Ik zou willen dat ‘we’ heel literair Rotterdam betrof, maar ik zag maar weinig mensen uit het circuit, en van degenen die er wel waren, behoorden de meesten tot de sprekers. Uit hun woorden klonk meer dan alleen professionele waardering door voor de manier waarop Willem Donker uitgever was. Maar dat de uitgever Willem Donker uitstekend werk verrichtte en naast zijn fonds ook degenen die wat hij uitgaf aan de man moesten brengen uiterst serieus nam, is duidelijk. Dat zij hem op hun beurt ook hoogachtten ook.
Voormalig boekverkopers Maria Heiden en Gijs Roodhorst, Frans Meijer, oud-directeur van de Bibliotheek Rotterdam, auteur Berenice Noordam en vormgever Pieter Kers keken terug op hun samenwerking met een uitgever zoals er niet veel waren en inmiddels nog veel minder zijn.

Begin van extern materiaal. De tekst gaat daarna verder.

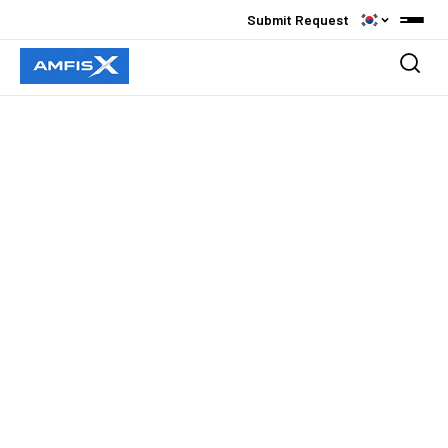
Submit Request
Platforms
PCB Measurement & Inspection
Products
Semiconductor Packaging
Overview
Applications
Research CT / CL
X-Ray Source
PCB / Back Drill Analysis
About AMFIS
X-Ray System
Semiconductor Analysis
회사소개
X-Ray Imaging Viewer
References
TSV / TGV / Glass substrate
인사말
Custom & Solution
주요 고객사
Custom & Solutions
Contact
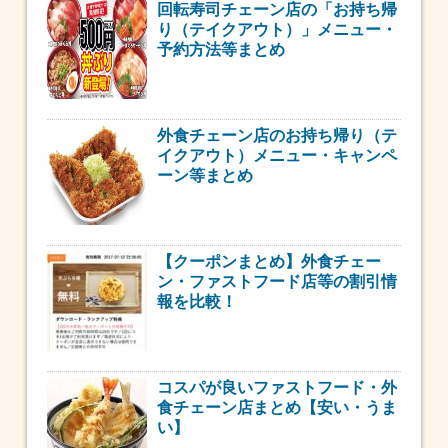
回転寿司チェーン店の「お持ち帰
り（テイクアウト）」メニュー・
予約方法等まとめ
外食チェーン店のお持ち帰り（テ
イクアウト）メニュー・キャンペ
ーン等まとめ
【クーポンまとめ】外食チェー
ン・ファストフード店等の割引情
報を比較！
コスパが良いファストフード・外
食チェーン店まとめ【安い・うま
い】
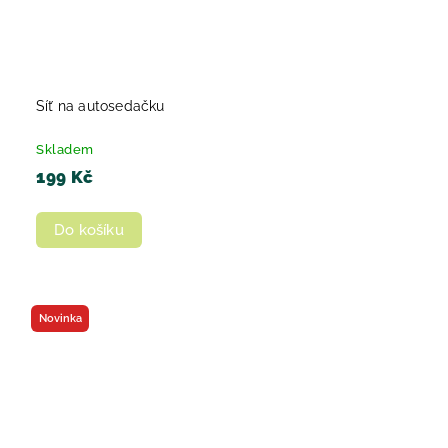
Síť na autosedačku
Skladem
199 Kč
Do košíku
Novinka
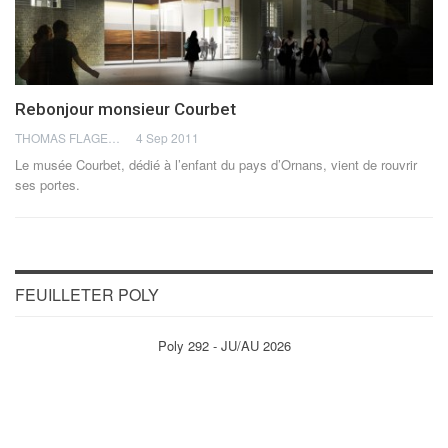
Rebonjour monsieur Courbet
THOMAS FLAGEL
4 Sep 2011
Le musée Courbet, dédié à l’enfant du pays d’Ornans, vient de rouvrir
ses portes.
FEUILLETER POLY
Poly 292 - JU/AU 2026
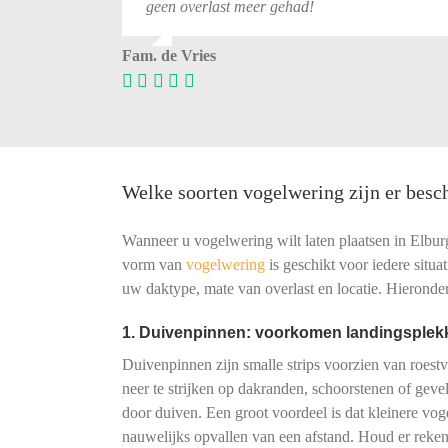
geen
overlast
meer
gehad!
Fam. de Vries
Welke soorten vogelwering zijn er besc
Wanneer u vogelwering wilt laten plaatsen in Elburg,
vorm van
vogelwering
is geschikt voor iedere situat
uw daktype, mate van overlast en locatie. Hieronder
1. Duivenpinnen: voorkomen landingsplek
Duivenpinnen zijn smalle strips voorzien van roest
neer te strijken op dakranden, schoorstenen of gevels
door duiven. Een groot voordeel is dat kleinere vog
nauwelijks opvallen van een afstand. Houd er reke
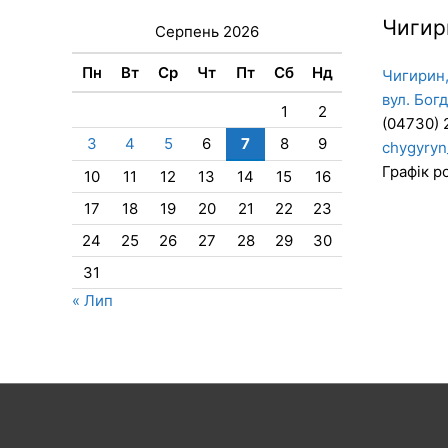
Чигир
Серпень 2026
Пн
Вт
Ср
Чт
Пт
Сб
Нд
Чигирин,
вул. Бог
1
2
(04730) 
3
4
5
6
7
8
9
chygyryn
Графік ро
10
11
12
13
14
15
16
17
18
19
20
21
22
23
24
25
26
27
28
29
30
31
« Лип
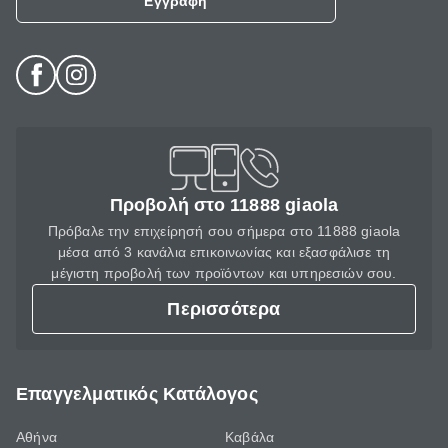
Εγγραφή
Προβολή στο 11888 giaola
Πρόβαλε την επιχείρησή σου σήμερα στο 11888 giaola
μέσα από 3 κανάλια επικοινωνίας και εξασφάλισε τη
μέγιστη προβολή των προϊόντων και υπηρεσιών σου.
Περισσότερα
Επαγγελματικός Κατάλογος
Αθήνα
Καβάλα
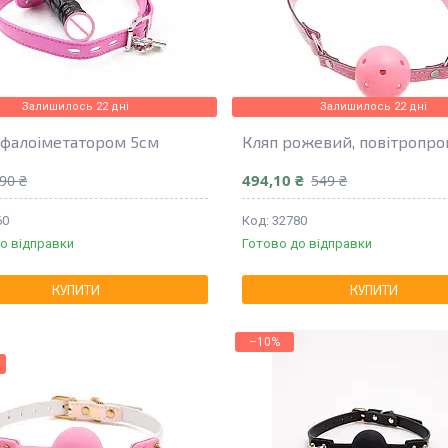
Залишилось 22 дні
Залишилось 22 дні
з фалоіметатором 5см
Кляп рожевий, повітропр
494,10 ₴
90 ₴
549 ₴
60
32780
о відправки
Готово до відправки
КУПИТИ
КУПИТИ
–10%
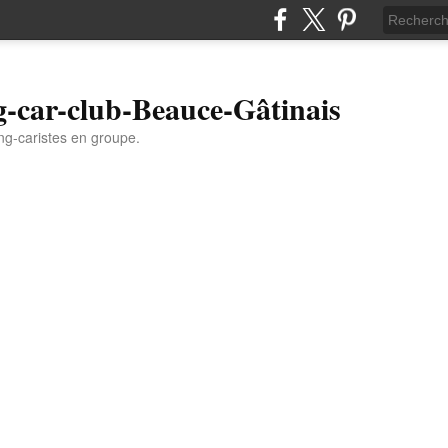
-car-club-Beauce-Gâtinais
g-caristes en groupe.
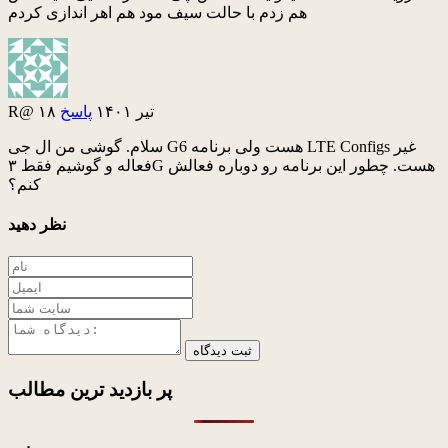
هم زدم با حالت سیف مود هم اهر اندازی کردم
۱۸ تیر ۱۴۰۱
پاسخ
R@
سلام. گوشی من ال جی G6 هست ولی برنامه LTE Configs غیر
فعاله و گوشیم فقط ۳G هست. چطور این برنامه رو دوباره فعالش
کنم؟
نظر دهید
ثبت دیدگاه
پر بازدید ترین
مطالب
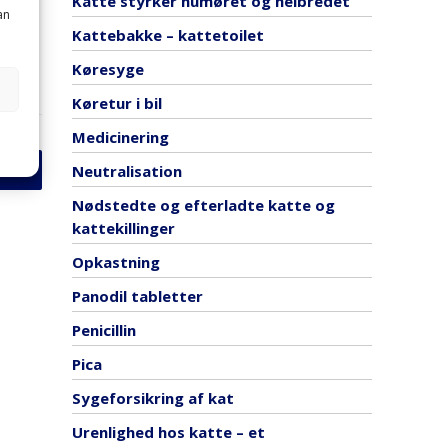
Katte styrker humøret og helbredet
an
Kattebakke – kattetoilet
Køresyge
Køretur i bil
Medicinering
Neutralisation
Nødstedte og efterladte katte og
kattekillinger
Opkastning
Panodil tabletter
Penicillin
Pica
Sygeforsikring af kat
Urenlighed hos katte – et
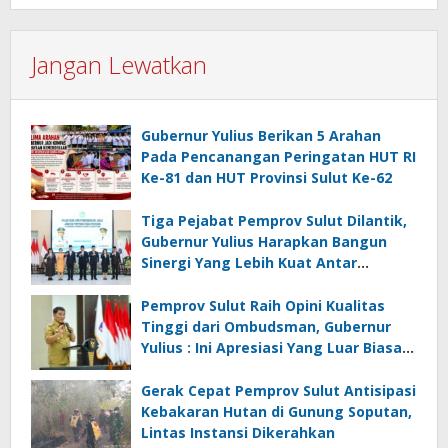
Jangan Lewatkan
Gubernur Yulius Berikan 5 Arahan
Pada Pencanangan Peringatan HUT RI
Ke-81 dan HUT Provinsi Sulut Ke-62
Tiga Pejabat Pemprov Sulut Dilantik,
Gubernur Yulius Harapkan Bangun
Sinergi Yang Lebih Kuat Antar
Instansi
Pemprov Sulut Raih Opini Kualitas
Tinggi dari Ombudsman, Gubernur
Yulius : Ini Apresiasi Yang Luar Biasa,
Tolak Ukur Pemerintah
Gerak Cepat Pemprov Sulut Antisipasi
Kebakaran Hutan di Gunung Soputan,
Lintas Instansi Dikerahkan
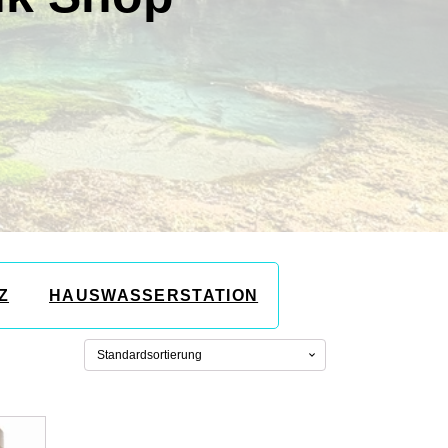
Z
HAUSWASSERSTATION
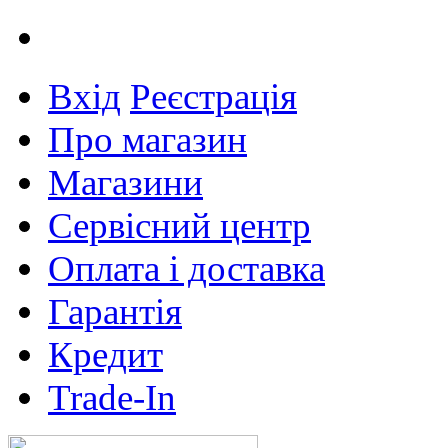
Вхід
Реєстрація
Про магазин
Магазини
Сервісний центр
Оплата і доставка
Гарантія
Кредит
Trade-In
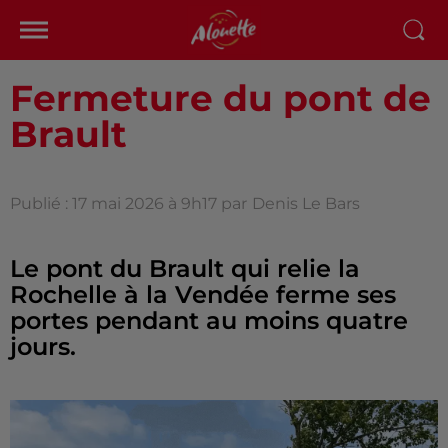
Fermeture du pont de
Brault
Publié : 17 mai 2026 à 9h17 par
Denis Le Bars
Le pont du Brault qui relie la
Rochelle à la Vendée ferme ses
portes pendant au moins quatre
jours.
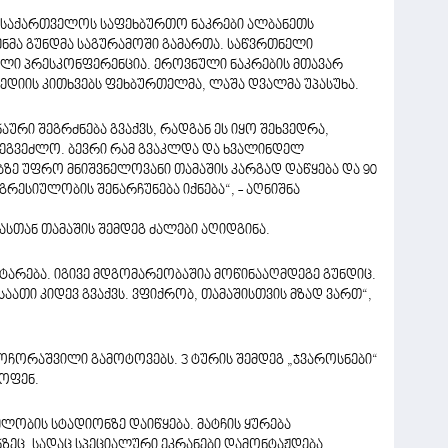
ი საქართველოს საფეხბურთო ნაკრები ალბანეთს
ვენმა გუნდმა საგურამოში გამართა. საწვრთნელი
ლი პრესკონფერენცია. ეროვნული ნაკრების მთავარ
დიის კითხვებს ფეხბურთელმა, ლაშა დვალმა უპასუხა.
აური შეგრძნება გვაქვს, რადგან ეს იყო შეხვედრა,
 შეგვეძლო. ბევრი რამ გვაკლდა და ხვალინდელ
ზე უფრო მნიშვნელოვანი თამაშის კარგად დაწყება და 90
რესიულობის შენარჩუნება იქნება“, - აღნიშნა
ასთან თამაშის შემდეგ ძალები აღიდგინა.
ტარება. იგივე მდგომარეობაშია მოწინააღმდეგე გუნდიც.
აათი კიდევ გვაქვს. ვფიქრობ, თამაშისთვის მზად ვართ“,
ოჩორაშვილი გამოტოვებს. 3 ტურის შემდეგ „ჯვაროსნები“
ოფენ.
ხელობის სტადიონზე დაიწყება. მატჩის ყურება
ზეც, სადაც სპეციალური ეკრანები დამონტაჟდება.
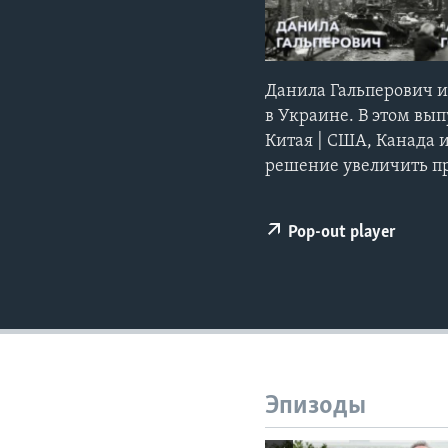
Данила Гальперович и
в Украине. В этом вы
Китая | США, Канада 
решение увеличить пр
Pop-out player
Эпизоды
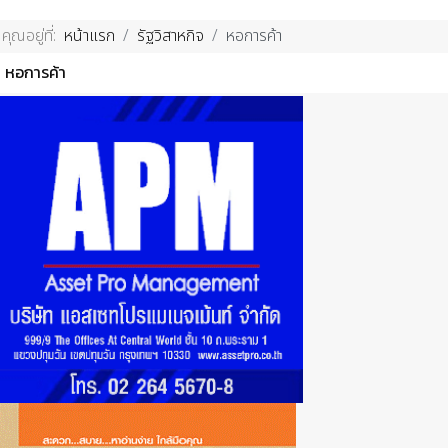
คุณอยู่ที่:
หน้าแรก
รัฐวิสาหกิจ
หอการค้า
หอการค้า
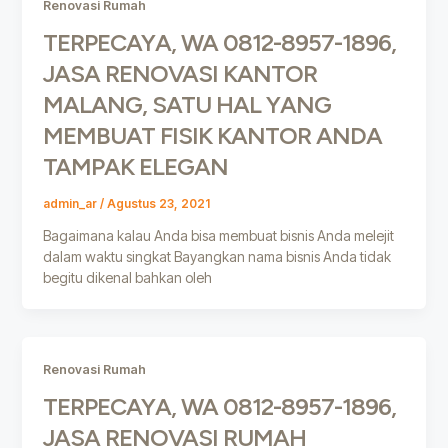
Renovasi Rumah
TERPECAYA, WA 0812-8957-1896,
JASA RENOVASI KANTOR
MALANG, SATU HAL YANG
MEMBUAT FISIK KANTOR ANDA
TAMPAK ELEGAN
admin_ar
/
Agustus 23, 2021
Bagaimana kalau Anda bisa membuat bisnis Anda melejit
dalam waktu singkat Bayangkan nama bisnis Anda tidak
begitu dikenal bahkan oleh
Renovasi Rumah
TERPECAYA, WA 0812-8957-1896,
JASA RENOVASI RUMAH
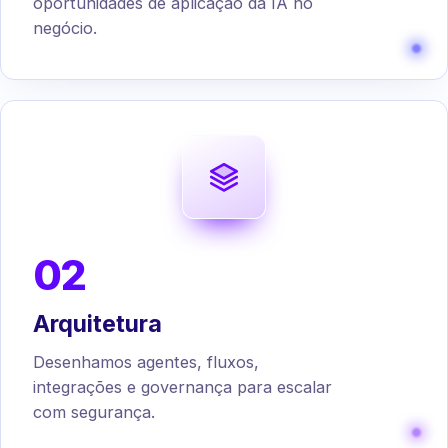
oportunidades de aplicação da IA no
negócio.
02
Arquitetura
Desenhamos agentes, fluxos,
integrações e governança para escalar
com segurança.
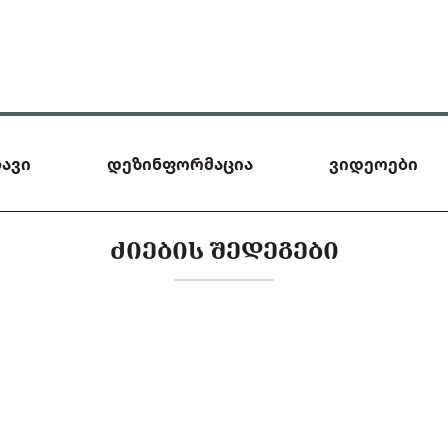
ავი
დეზინფორმაცია
ვიდეოები
ᲫᲘᲔᲑᲘᲡ ᲨᲔᲓᲔᲒᲔᲑᲘ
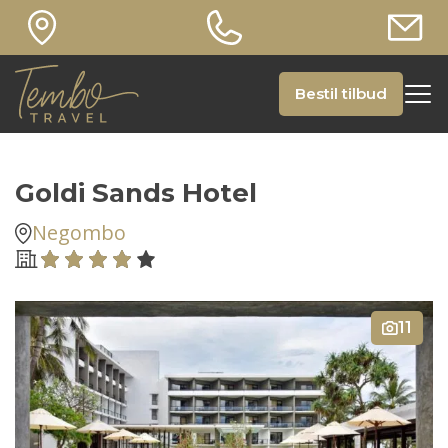
Bestil tilbud
Goldi Sands Hotel
Negombo
11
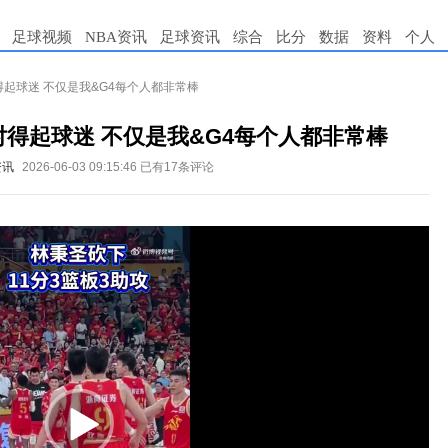
足球视频
NBA资讯
足球资讯
综合
比分
数据
资料
个人
得起球迷 不仅是我&G4每个人都非常棒
得起球迷 不仅是我&G4每个人都非常棒
资讯
2026-06-03 09:15:46
已有17条评论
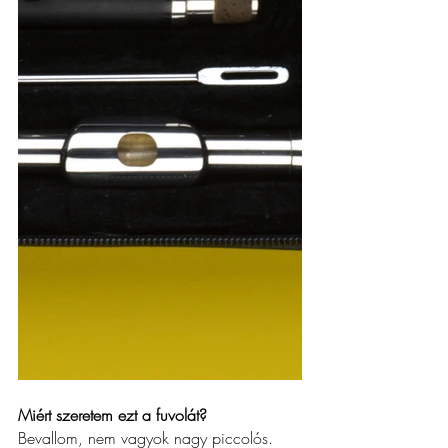
Miért szeretem ezt a fuvolát?
Bevallom, nem vagyok nagy piccolós. 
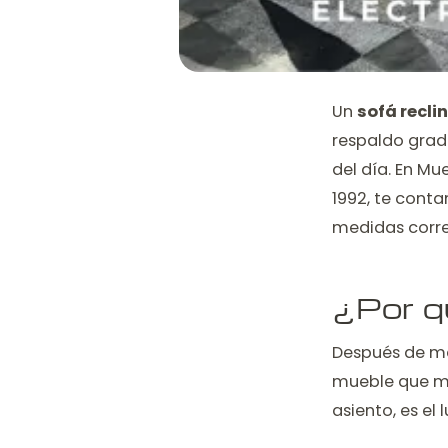
Un
sofá recli
respaldo gradu
del día. En Mu
1992, te conta
medidas correc
¿Por qu
Después de má
mueble que más
asiento, es el 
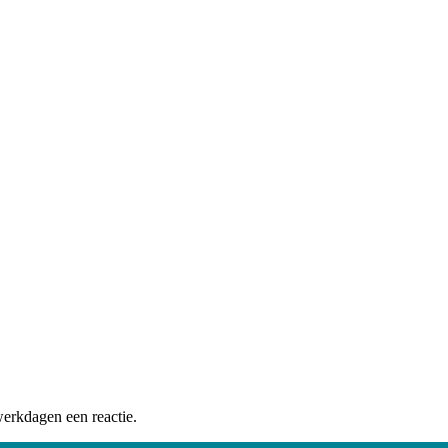
 de Maas
iddelaar
werkdagen een reactie.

Tachtig wordt de door zijn vader opgerichte uitgeverij dit jaar. Net zo oud als Willem Donker geworden zou zijn als hij niet op 7 oktober onverwacht was overleden. Dat straks alle brieven van Erasmus in boekvorm beschikbaar zijn – dat beschouwde Willem Donker als zijn magnum opus, maakt hij niet meer mee.
Ik schudde Willem Donker een keer de hand (ik kende hem dus niet persoonlijk). Dat was drie jaar geleden toen hij in de zaal zat tijdens een aflevering van Kill your Darlings en het panel het door hem uitgegeven Hannema’s universum: de oorlogsjaren van de directeur van Museum Boymans van Tjeu Strous besprak.
Dat was hem dus. Achter het ietwat afstandelijke ‘Uitgeversmaatschappij Ad. Donker bv’ dat prominent vermeld staat in De Kleine Prins en de versie waarin ik kennis maakte met Alice in Wonderland van Lewis Carroll ging een kleurrijke, flamboyant ogende man met een opvallende snor schuil.
Of hij toen een vlinderdas of een sjaaltje droeg, herinner ik me niet meer, maar beide bleken tot zijn standaard-outfit te horen. En pas eergisteren, toen ik het doek zag dat zijn kist bedekte, realiseerde ik me met wie hij die wapperende sjaal gemeen had. Met ‘de kleine prins’.